It's a new year. I have a new(ish) job. I have a new appreciation for how excellent my life is. I mean, I've had that appreciation for a while, pretty much since I got interested in nursing. But either my life is way more awesome recently, or my new job has sharpened my focus, or maybe both.
So yeah. I'm a hospice nurse now. This is the job I've been working toward since before I started nursing school. I work for one of the smaller hospice outfits in town, albeit the only one with an inpatient center - and I am really loving it. I'm a float nurse, which means that I don't have a regular caseload of patients that I see... instead I go see new patients every day. I could be covering for a casemanager nurse who is out sick or on vacation, I could be visiting because the patient is having a problem and needs a nurse on a day that they're not scheduled to see the casemanager, or I could be admitting a new patient to hospice services. It's kind of terrific - I'm used to meeting new patients and families every day because of my hospital background, and although my role is important for patient care, I am not ultimately the person responsible for the patient's care plan. And here's the best part: I work 7 days on followed by 7 days off. I was scared about working 7 days in a row coming out of the hospital, but it's completely fine. I see between 2 and 4 patients a day depending on their needs, and I usually get home before 3 or 4 PM and finish my charting at home.
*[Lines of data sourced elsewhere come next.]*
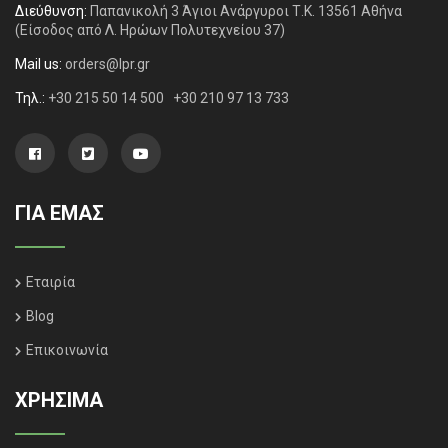
Διεύθυνση:
Παπανικολή 3 Άγιοι Ανάργυροι Τ.Κ. 13561 Αθήνα
(Είσοδος από Λ. Ηρώων Πολυτεχνείου 37)
Mail us:
orders@lpr.gr
Τηλ.:
+30 215 50 14 500
+30 210 97 13 733
ΓΙΑ ΕΜΑΣ
Εταιρία
Blog
Επικοινωνία
ΧΡΗΣΙΜΑ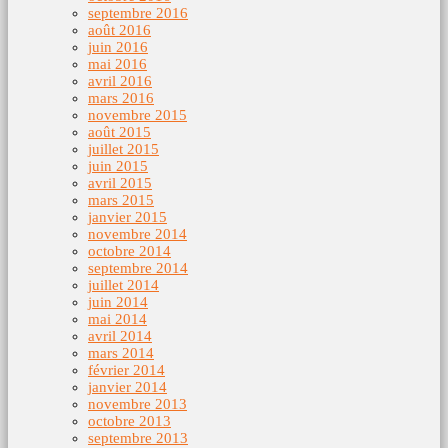
septembre 2016
août 2016
juin 2016
mai 2016
avril 2016
mars 2016
novembre 2015
août 2015
juillet 2015
juin 2015
avril 2015
mars 2015
janvier 2015
novembre 2014
octobre 2014
septembre 2014
juillet 2014
juin 2014
mai 2014
avril 2014
mars 2014
février 2014
janvier 2014
novembre 2013
octobre 2013
septembre 2013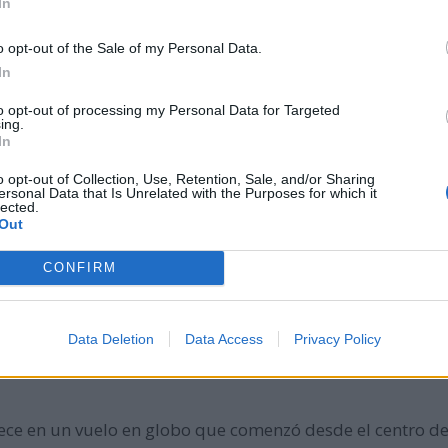
In
 teléfono inteligente, el iPhone.
o opt-out of the Sale of my Personal Data.
In
n de Reino Unido.
to opt-out of processing my Personal Data for Targeted
ing.
In
on el dramaturgo Arthur Miller en Estados Unidos.
o opt-out of Collection, Use, Retention, Sale, and/or Sharing
ersonal Data that Is Unrelated with the Purposes for which it
lected.
Out
lcanes, en la que Bulgaria se enfrentó con sus antiguos a
CONFIRM
ua que conserva la humanidad, George Gouraud, agente 
Data Deletion
Data Access
Privacy Policy
fico la obra Israel en Egipto (de Handel) cantada por un 
ce en un vuelo en globo que comenzó desde el centro de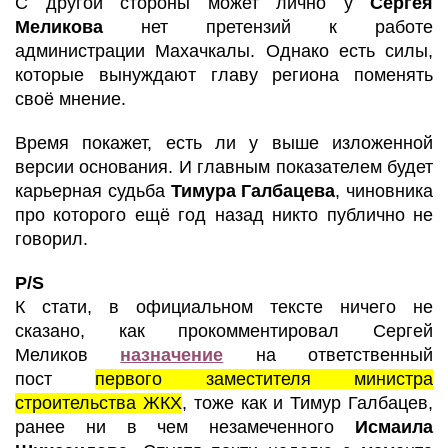
С другой стороны может лично у
Сергея
Меликова
нет претензий к работе
администрации Махачкалы. Однако есть силы,
которые вынуждают главу региона поменять
своё мнение.
Время покажет, есть ли у выше изложенной
версии основания. И главным показателем будет
карьерная судьба
Тимура Галбацева
, чиновника
про которого ещё год назад никто публично не
говорил.
P
/
S
К стати, в официальном тексте ничего не
сказано, как прокомментировал Сергей
Меликов
назначение
на ответственный
пост
первого заместителя министра
строительства ЖКХ
, тоже как и Тимур Галбацев,
ранее ни в чем незамеченного
Исмаила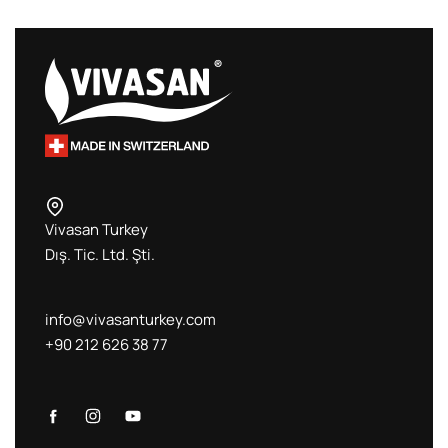
Vivasan Turkey
Dış. Tic. Ltd. Şti.
info@vivasanturkey.com
+90 212 626 38 77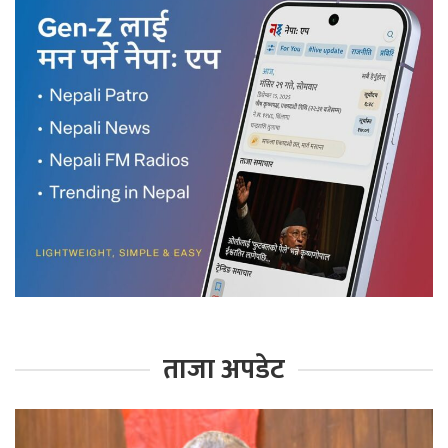
ताजा अपडेट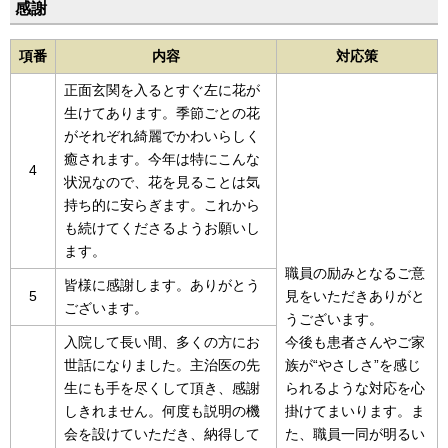
感謝
項番
内容
対応策
正面玄関を入るとすぐ左に花が
生けてあります。季節ごとの花
がそれぞれ綺麗でかわいらしく
癒されます。今年は特にこんな
4
状況なので、花を見ることは気
持ち的に安らぎます。これから
も続けてくださるようお願いし
ます。
職員の励みとなるご意
皆様に感謝します。ありがとう
5
見をいただきありがと
ございます。
うございます。
入院して長い間、多くの方にお
今後も患者さんやご家
世話になりました。主治医の先
族が“やさしさ”を感じ
生にも手を尽くして頂き、感謝
られるような対応を心
しきれません。何度も説明の機
掛けてまいります。ま
会を設けていただき、納得して
た、職員一同が明るい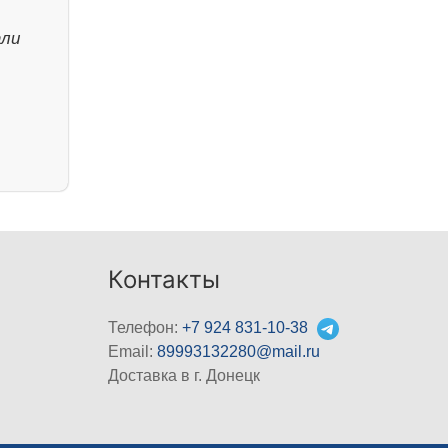
е
али
.
Контакты
Телефон:
+7 924 831-10-38
Email:
89993132280@mail.ru
Доставка в г. Донецк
It feels like a vacation.
I'm rediscovering the joy of simple things like cooking dinner, going out for a drink with friends after work, watching a movie on a work night, and best of all, not being physically exhausted and in pain after every shift.
That's not to say it's been a piece of cake. I actually had a great deal of anxiety last week, which was my first full week on my own after orientation. In fact, I sat outside a patient's home in my car for 15 minutes having a panic attack, complete with chest pain and dizziness. If I had been my own patient, I would have done an EKG and then given some lorazepam. But instead I pulled myself together and went inside - and it was fine. I talked about it in couples counseling and again at the hospice staff support group, and getting it out in the open seems to have helped. I've worked 2 days this week so far and I feel fine.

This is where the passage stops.